Supposons que la croisade en Afghanistan atteigne son objectif : les responsables de la terreur actuelle sont capturés et traînés en justice. Mais si d'autres deviennent terroristes à leur place, l'objectif c-à-d l'éradication du terrorisme ne sera pas atteint. Et pourtant, c'est possible. Quand les peuples se sentent victimes, ils peuvent mettre leur vie en jeu pour redresser ce qu'ils perçoivent comme des torts. S'ils s'appuient sur de l'argent et des cerveaux, cela peut faire des ravages. L'escalade qui en résulterait peut devenir incontrôlable. Les Etats-Unis ont déjà mobilisé des forces armées aussi grandes que pour la deuxième guerre mondiale, et l'alliance militaire dirigée par les US possède une puissance de destruction plus grande que jamais dans l'histoire. Les terroristes eux-mêmes ont à leur disposition une puissance destructrice effarante, des armes biologiques et peut-être nucléaires et des moyens inédits pour menacer la vie dans les sociétés civilisées. De nos jours, les sociétés sont extrêmement vulnérables, nous le savons. Il n'est plus nécessaire de détourner un avion et de le jeter sur un gratte-ciel, ou de le faire exploser en vol, il suffit d'infester l'air ou les réserves d'eau des grandes villes, d'envoyer des enveloppes empoisonnées par courrier ou d'envoyer une fusée avec un lanceur manuel au cœur d'un réacteur nucléaire ou sur le pilier d'un pont…les possibilités sont infinies et ahurissantes.


Voulons-nous continuer à vivre dans l'ombre du terrorisme ? Ou devrions-nous courir le risque, lorsque nous éliminerons le groupe de terroristes actuel qu'il y en ait d'autre ? Aucune de ces options n'est raisonnable. Vivre sous une menace constante finit par produire de la paranoïa. Et la croyance optimiste qui veut que l'action militaire mette définitivement fin au terrorisme n'est rien de plus qu'une croyance optimiste. Pour la soutenir, nous devrions non seulement installer un nouveau régime en Afghanistan, éliminer Al Qaïda, le Hamas et les autres organisations terroristes, mais il nous faudrait également policer le monde Islamique tout entier, et vraisemblablement tous les pays où la politique étrangère américaine basée sur l'économie crée des griefs qui alimentent le ressentiment et pourraient dégénérer en haine. Ces facteurs ne sont pas éliminés par une réponse armée, ils en sont seulement exacerbés.


Le temps est venu de réfléchir sérieusement à l'efficacité qu'il y a à continuer à contrer la violence de la terreur par la violence d'une guerre organisée. Il est possible que le moyen d'éliminer le terrorisme de façon durable et fiable de la surface de la terre ne soit pas en éliminant les peuples qui se tournent vers le terrorisme, mais par l'élimination des griefs qui les rendent terroristes. Ceci demande une politique économique et étrangère plus sage et plus équilibrée. S'attirer le courroux des fondamentalistes Islamistes, et dans une certaine mesure également de la partie plus modérée du monde Islamiste et Arabe, c'est un prix trop élevé à payer pour protéger les intérêts des Etats-Unis concernant le pétrole. C'est la motivation principale de toutes les interventions américaines dans la région depuis l'accord de1945 entre le président Roosevelt et le Roi Ibn Saud, pour protéger la famille royale Saoudite contre ses ennemis en échange d'un accès perpétuel et illimité aux champs de pétrole d'Arabie Saoudite. Une politique plus équilibrée dans le monde arabe, la même que dans le reste du monde, éliminerait le spectre du terrorisme de façon plus sûre et durable que la simple élimination des terroristes.

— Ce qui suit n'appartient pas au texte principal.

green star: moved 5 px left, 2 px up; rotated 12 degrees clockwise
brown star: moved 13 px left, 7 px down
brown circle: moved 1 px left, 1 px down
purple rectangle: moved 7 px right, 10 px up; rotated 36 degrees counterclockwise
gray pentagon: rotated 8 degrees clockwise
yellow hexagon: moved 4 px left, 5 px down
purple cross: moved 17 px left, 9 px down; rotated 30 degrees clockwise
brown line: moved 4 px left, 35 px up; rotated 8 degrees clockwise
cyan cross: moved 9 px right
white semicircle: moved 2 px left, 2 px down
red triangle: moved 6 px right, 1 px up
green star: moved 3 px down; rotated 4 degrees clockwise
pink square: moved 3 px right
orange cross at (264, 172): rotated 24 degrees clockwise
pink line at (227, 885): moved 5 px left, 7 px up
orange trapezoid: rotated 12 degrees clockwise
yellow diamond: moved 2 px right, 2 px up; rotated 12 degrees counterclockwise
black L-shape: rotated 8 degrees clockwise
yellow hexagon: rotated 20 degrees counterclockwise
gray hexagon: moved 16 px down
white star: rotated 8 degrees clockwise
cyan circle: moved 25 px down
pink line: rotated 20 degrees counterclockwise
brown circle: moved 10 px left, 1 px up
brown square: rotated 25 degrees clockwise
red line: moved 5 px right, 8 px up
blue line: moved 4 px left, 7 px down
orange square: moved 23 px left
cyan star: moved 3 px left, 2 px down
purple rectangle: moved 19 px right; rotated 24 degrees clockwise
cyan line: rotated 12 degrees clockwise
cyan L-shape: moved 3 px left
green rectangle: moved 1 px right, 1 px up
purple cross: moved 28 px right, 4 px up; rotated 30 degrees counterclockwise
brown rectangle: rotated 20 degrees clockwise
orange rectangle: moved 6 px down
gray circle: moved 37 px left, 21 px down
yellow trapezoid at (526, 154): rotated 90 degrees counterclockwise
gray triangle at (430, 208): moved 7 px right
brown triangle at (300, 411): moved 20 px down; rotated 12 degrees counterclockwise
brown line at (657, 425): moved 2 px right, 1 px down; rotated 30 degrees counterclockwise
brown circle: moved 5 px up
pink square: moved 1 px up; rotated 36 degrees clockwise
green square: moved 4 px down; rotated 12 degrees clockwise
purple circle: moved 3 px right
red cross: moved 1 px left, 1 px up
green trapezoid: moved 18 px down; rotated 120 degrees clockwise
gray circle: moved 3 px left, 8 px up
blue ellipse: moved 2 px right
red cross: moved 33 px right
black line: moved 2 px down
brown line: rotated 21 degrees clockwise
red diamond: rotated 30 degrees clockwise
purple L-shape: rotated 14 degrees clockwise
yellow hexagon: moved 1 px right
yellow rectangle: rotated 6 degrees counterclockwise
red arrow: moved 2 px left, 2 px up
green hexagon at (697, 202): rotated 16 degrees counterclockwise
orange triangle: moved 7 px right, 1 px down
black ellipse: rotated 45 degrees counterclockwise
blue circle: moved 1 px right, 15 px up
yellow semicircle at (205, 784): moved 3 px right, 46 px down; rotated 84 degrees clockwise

Nous devrions réfléchir dans quelle direction nous allons alors que nous avons encore le choix : la voie de la justice à court terme par la force des armes, ou la voie de la justice à long terme à travers une politique sage et équilibrée. Si nous prenons la voie des armes et que le conflit prenne une dimension mondiale, cela pourrait mettre fin à l'histoire de l'humanité sur cette planète. Et ce serait la fin de cette histoire, et aussi de vous et moi.

Ervin Laszlo


 

A lire chez les Humains Associés

Manifeste de conscience planétaire, Club de Budapest International

Rencontre avec des coeurs remarquables
Entretien d'Ervin Laszlo, Philosophe des sciences de formation, ancien directeur de recherche aux Nations Unies et recteur de l'académie de Vienne, conseiller spécial du directeur général de l'Unesco.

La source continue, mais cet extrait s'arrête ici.